Signs of the Times: An array of signs for COVID-19, trash disposal, and paying the rent can be found in the common areas of the New York City Housing Authority’s General Ulysses S. Grant Houses, a development in West Harlem that consists of 10 buildings with more than 4,400 apartment units.
I’m crouching down and leaning sideways to have a clear view outside my living room window. If I kneel down, and scrunch down, I can catch a refreshing breeze. Next, I try to catch a glimpse of the wide view of 125th Street that is clearly visible from the window. I take comfort in knowing I’ve spent a significant amount of time in my life witnessing this view. The refreshing flickers of air circulating around my face and neck take me back to the earliest time I distinctly remember this pleasurable feeling of being uplifted.

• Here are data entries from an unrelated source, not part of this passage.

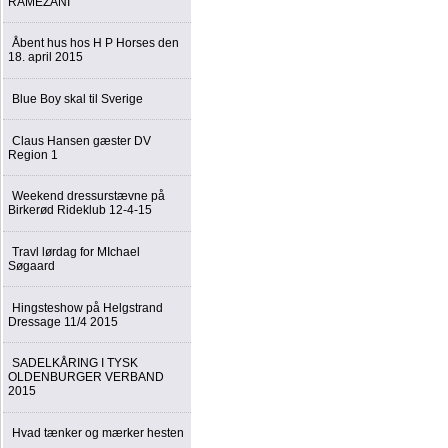
RAMEZANI
Åbent hus hos H P Horses den
18. april 2015
Blue Boy skal til Sverige
Claus Hansen gæster DV
Region 1
Weekend dressurstævne på
Birkerød Rideklub 12-4-15
Travl lørdag for MIchael
Søgaard
Hingsteshow på Helgstrand
Dressage 11/4 2015
SADELKÅRING I TYSK
OLDENBURGER VERBAND
2015
Hvad tænker og mærker hesten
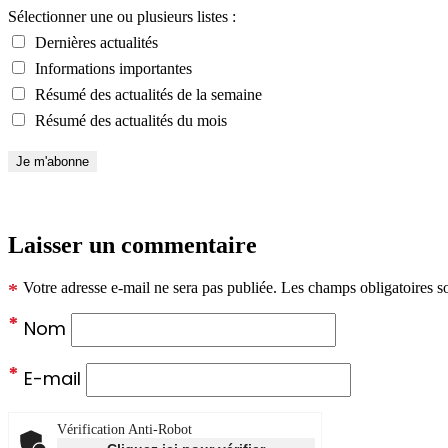
Sélectionner une ou plusieurs listes :
Dernières actualités
Informations importantes
Résumé des actualités de la semaine
Résumé des actualités du mois
Laisser un commentaire
*
Votre adresse e-mail ne sera pas publiée.
Les champs obligatoires s
*
Nom
*
E-mail
Vérification Anti-Robot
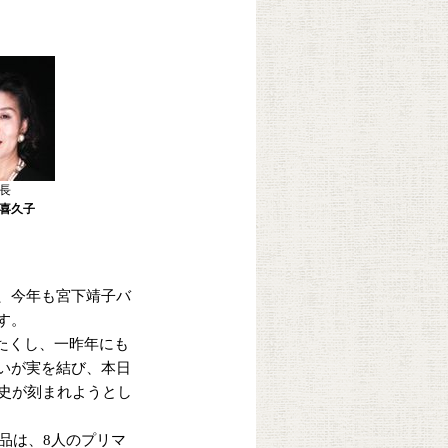
長
喜久子
、今年も宮下靖子バ
す。
たくし、一昨年にも
いが実を結び、本日
歴史が刻まれようとし
品は、8人のプリマ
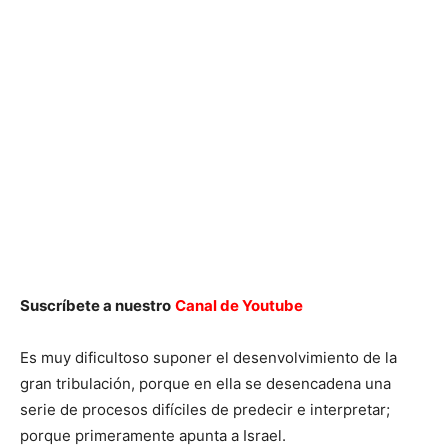
Suscríbete a nuestro
Canal de Youtube
Es muy dificultoso suponer el desenvolvimiento de la
gran tribulación, porque en ella se desencadena una
serie de procesos difíciles de predecir e interpretar;
porque primeramente apunta a Israel.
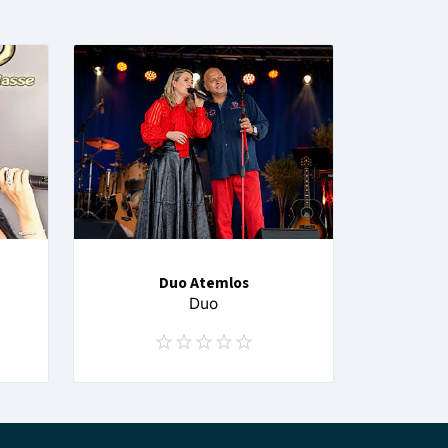
Duo Atemlos
Duo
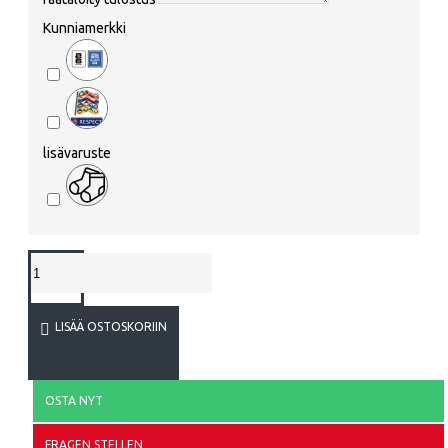
Kunniamerkki
lisävaruste
LISÄÄ OSTOSKORIIN
OSTA NYT
FRAGEN STELLEN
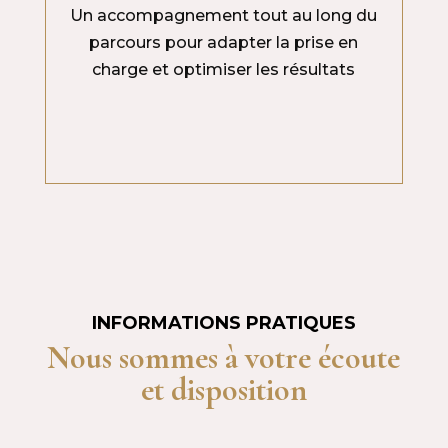
Un accompagnement tout au long du
parcours pour adapter la prise en
charge et optimiser les résultats
INFORMATIONS PRATIQUES
Nous sommes à votre écoute
et disposition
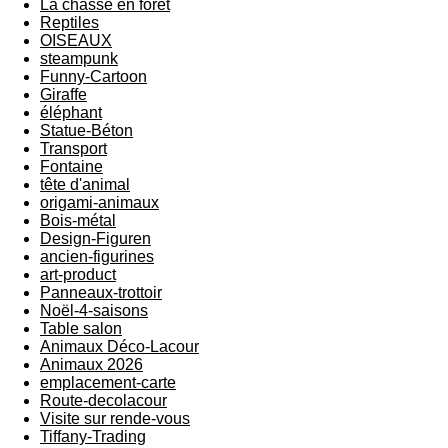
La chasse en forêt
Reptiles
OISEAUX
steampunk
Funny-Cartoon
Giraffe
éléphant
Statue-Béton
Transport
Fontaine
tête d'animal
origami-animaux
Bois-métal
Design-Figuren
ancien-figurines
art-product
Panneaux-trottoir
Noël-4-saisons
Table salon
Animaux Déco-Lacour
Animaux 2026
emplacement-carte
Route-decolacour
Visite sur rende-vous
Tiffany-Trading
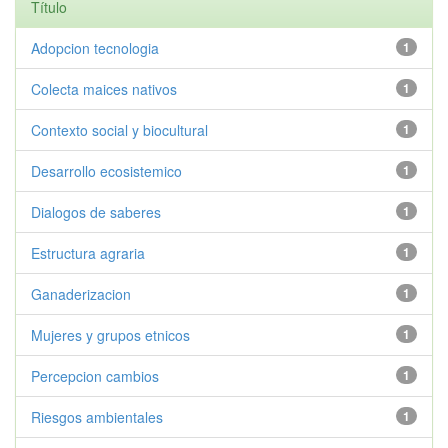
Título
Adopcion tecnologia
1
Colecta maices nativos
1
Contexto social y biocultural
1
Desarrollo ecosistemico
1
Dialogos de saberes
1
Estructura agraria
1
Ganaderizacion
1
Mujeres y grupos etnicos
1
Percepcion cambios
1
Riesgos ambientales
1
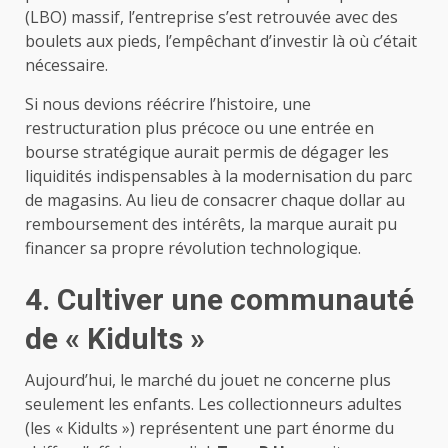
(LBO) massif, l’entreprise s’est retrouvée avec des
boulets aux pieds, l’empêchant d’investir là où c’était
nécessaire.
Si nous devions réécrire l’histoire, une
restructuration plus précoce ou une entrée en
bourse stratégique aurait permis de dégager les
liquidités indispensables à la modernisation du parc
de magasins. Au lieu de consacrer chaque dollar au
remboursement des intérêts, la marque aurait pu
financer sa propre révolution technologique.
4. Cultiver une communauté
de « Kidults »
Aujourd’hui, le marché du jouet ne concerne plus
seulement les enfants. Les collectionneurs adultes
(les « Kidults ») représentent une part énorme du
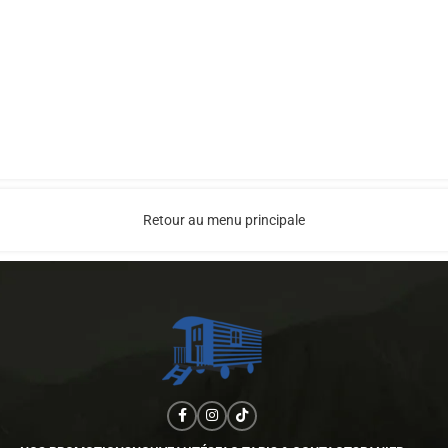
Retour au menu principale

The view from my apartment.
Back in time I’m riding on my grandmother’s hip. The window pane twisted open horizontally. There was a medium khaki brown paint with a tarnished pink fade that gave way to a green patina when its paint became crumbly on the metal underlayer of the winding sash handles. Never any window guards in those earliest memories. Yet there still was comfort and the clearest sense of protection.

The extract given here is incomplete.